See versioning for more details.
1.Y Releases
New Slinky versions may update the Slinky
CRDs
with new fields and deprecate old ones. During CRD version changes
(e.g. v1beta1 => v1beta2), deprecated fields may be removed.
Through the Kubernetes API, CRD versions are automatically converted to
the stored version. Therefore old CRD versions will still work, but it
is recommended to use the new CRD version as indicated by the installed
Slinky CRDs.
To upgrade between Slinky v1.Y versions (e.g. v1.0.Z =>
v1.1.Z), upgrade the slurm-operator-crds chart followed by the
slurm-operator chart, or both at the same time by upgrading the
slurm-operator chart when using crds.enabled=true.
helm upgrade slurm-operator-crds oci://ghcr.io/slinkyproject/charts/slurm-operator-crds \
--version $SLINKY_VERSION
helm upgrade slurm-operator oci://ghcr.io/slinkyproject/charts/slurm-operator \
--namespace slinky --version $SLINKY_VERSION
All Slurm charts may remain on the old Slinky release series
(e.g. v1.0.x) despite the slurm-operator and its CRDs being on a
newer Slinky release series (e.g. v1.1.x). It is still recommended
to upgrade Slurm charts to the new Slinky release series coinciding with
the slurm-operator’s Slinky release series to make use of the new
fields, features, and functionality.
Please review changes made to the CRDs and the Slurm chart. Update your
values.yaml appropriately and upgrade the Slurm chart.
helm upgrade slurm oci://ghcr.io/slinkyproject/charts/slurm \
--namespace slurm --version $SLINKY_VERSION
0.Y Releases
Breaking changes may be introduced into existing Slinky
CRDs
versions. To upgrade between v0.Y versions (e.g. v0.1.Z =>
v0.2.Z), uninstall all Slinky charts and delete Slinky CRDs, then
install the new release like normal.
helm --namespace=slurm uninstall slurm
helm --namespace=slinky uninstall slurm-operator
helm uninstall slurm-operator-crds
If the CRDs were not installed via slurm-operator-crds helm chart:
kubectl delete customresourcedefinitions.apiextensions.k8s.io accountings.slinky.slurm.net
kubectl delete customresourcedefinitions.apiextensions.k8s.io clusters.slinky.slurm.net # defunct
kubectl delete customresourcedefinitions.apiextensions.k8s.io loginsets.slinky.slurm.net
kubectl delete customresourcedefinitions.apiextensions.k8s.io nodesets.slinky.slurm.net
kubectl delete customresourcedefinitions.apiextensions.k8s.io restapis.slinky.slurm.net
kubectl delete customresourcedefinitions.apiextensions.k8s.io tokens.slinky.slurm.net
Documentation
Project documentation is located in the docs directory of this repository.
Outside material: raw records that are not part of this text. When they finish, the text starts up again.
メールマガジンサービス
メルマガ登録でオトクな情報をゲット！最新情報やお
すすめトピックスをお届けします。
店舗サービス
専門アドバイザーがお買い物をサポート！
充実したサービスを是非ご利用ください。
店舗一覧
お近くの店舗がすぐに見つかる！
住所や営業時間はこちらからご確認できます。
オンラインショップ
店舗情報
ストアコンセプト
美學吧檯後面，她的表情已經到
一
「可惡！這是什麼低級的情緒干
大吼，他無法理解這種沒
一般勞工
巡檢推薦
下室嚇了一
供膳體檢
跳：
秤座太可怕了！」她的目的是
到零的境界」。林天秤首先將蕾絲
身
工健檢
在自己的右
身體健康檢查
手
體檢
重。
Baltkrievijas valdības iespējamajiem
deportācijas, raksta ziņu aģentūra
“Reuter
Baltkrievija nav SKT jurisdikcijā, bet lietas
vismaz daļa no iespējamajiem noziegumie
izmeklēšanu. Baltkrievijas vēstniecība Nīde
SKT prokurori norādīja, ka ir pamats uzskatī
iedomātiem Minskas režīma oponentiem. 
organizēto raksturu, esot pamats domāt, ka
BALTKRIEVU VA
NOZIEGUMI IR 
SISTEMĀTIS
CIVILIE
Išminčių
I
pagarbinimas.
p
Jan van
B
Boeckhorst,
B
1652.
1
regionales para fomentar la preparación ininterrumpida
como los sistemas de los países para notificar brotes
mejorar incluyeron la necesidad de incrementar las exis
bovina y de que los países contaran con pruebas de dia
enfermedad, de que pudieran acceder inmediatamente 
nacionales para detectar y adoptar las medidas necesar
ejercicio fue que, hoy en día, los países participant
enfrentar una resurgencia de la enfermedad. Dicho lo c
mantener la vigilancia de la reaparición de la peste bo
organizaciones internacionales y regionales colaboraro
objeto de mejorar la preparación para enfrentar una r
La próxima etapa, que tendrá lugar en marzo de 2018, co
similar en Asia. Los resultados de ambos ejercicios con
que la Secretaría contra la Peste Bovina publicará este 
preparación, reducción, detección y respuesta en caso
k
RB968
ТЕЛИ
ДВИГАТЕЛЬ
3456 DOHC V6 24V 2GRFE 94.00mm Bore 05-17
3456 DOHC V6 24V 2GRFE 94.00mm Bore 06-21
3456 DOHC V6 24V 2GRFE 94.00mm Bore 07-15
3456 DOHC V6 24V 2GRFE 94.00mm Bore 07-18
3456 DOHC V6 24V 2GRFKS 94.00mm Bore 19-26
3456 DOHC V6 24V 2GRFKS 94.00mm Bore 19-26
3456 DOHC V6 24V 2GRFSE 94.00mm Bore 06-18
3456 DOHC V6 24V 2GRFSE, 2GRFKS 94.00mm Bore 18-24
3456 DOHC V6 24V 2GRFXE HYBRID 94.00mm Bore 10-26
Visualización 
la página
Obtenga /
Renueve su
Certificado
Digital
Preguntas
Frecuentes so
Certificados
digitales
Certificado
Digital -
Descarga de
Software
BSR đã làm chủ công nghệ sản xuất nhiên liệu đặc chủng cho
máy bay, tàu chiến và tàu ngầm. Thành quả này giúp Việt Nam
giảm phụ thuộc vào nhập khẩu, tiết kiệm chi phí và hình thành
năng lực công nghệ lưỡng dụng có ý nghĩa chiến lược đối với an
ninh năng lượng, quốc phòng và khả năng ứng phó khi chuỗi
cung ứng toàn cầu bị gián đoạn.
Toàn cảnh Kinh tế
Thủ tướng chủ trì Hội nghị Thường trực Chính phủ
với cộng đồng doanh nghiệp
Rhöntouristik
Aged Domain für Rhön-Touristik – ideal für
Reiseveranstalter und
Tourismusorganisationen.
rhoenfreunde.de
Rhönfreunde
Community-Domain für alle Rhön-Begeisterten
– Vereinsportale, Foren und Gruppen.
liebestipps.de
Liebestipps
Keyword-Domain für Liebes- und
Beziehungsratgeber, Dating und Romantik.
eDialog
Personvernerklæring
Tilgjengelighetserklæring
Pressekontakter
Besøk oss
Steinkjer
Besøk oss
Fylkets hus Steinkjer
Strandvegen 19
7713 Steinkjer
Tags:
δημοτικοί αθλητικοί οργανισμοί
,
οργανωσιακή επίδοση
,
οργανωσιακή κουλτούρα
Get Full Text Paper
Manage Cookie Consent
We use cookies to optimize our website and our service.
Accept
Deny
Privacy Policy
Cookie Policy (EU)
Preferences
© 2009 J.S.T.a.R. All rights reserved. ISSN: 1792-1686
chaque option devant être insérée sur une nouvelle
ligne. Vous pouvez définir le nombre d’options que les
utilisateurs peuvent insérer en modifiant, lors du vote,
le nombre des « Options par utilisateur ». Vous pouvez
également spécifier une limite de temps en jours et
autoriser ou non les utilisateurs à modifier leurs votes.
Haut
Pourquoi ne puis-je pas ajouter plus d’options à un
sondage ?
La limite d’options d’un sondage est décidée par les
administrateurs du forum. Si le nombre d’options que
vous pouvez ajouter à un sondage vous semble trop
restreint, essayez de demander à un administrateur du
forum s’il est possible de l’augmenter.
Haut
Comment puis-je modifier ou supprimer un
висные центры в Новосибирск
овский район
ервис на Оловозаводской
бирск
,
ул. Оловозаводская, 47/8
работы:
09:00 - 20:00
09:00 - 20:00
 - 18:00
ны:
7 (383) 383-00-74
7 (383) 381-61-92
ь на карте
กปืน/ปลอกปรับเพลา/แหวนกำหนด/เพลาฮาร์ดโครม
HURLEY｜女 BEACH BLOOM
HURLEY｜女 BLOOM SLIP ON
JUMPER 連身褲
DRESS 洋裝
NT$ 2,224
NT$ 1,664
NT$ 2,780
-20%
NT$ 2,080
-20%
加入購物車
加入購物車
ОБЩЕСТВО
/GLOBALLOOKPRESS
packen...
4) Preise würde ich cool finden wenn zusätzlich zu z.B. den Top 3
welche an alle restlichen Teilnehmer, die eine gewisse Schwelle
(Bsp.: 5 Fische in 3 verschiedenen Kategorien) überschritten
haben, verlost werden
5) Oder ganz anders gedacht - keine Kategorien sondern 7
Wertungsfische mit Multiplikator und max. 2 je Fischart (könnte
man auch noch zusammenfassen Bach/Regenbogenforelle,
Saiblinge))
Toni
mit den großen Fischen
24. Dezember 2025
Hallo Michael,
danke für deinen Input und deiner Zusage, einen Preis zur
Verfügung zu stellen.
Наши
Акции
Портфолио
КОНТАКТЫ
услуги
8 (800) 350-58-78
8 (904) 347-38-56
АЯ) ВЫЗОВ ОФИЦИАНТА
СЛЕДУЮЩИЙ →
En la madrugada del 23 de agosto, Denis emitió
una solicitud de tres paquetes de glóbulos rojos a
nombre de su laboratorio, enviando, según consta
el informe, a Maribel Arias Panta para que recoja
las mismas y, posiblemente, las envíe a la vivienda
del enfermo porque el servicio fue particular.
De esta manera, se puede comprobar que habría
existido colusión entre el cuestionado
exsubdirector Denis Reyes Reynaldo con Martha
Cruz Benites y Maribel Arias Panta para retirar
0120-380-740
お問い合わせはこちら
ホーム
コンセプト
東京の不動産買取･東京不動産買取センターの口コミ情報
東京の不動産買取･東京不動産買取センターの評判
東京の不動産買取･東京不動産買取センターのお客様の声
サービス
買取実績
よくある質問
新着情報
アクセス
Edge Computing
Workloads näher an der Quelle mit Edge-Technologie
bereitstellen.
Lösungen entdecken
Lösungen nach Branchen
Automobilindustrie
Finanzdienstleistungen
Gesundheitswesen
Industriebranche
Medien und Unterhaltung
Slinky documentation is hosted on the web.
Support and Development
Feature requests, code contributions, and bug reports are welcome!
Github/Gitlab submitted issues and PRs/MRs are handled on a best effort basis.
The SchedMD official issue tracker is at https://support.schedmd.com/.
To schedule a demo or simply to reach out, please contact SchedMD.
License
Copyright (C) SchedMD LLC.
Licensed under the Apache License, Version 2.0 you may not use project except in compliance with the license.
Unless required by applicable law or agreed to in writing, software distributed under the License is distributed on an “AS IS” BASIS, WITHOUT WARRANTIES OR CONDITIONS OF ANY KIND, either express or implied. See the License for the specific language governing permissions and limitations under the License.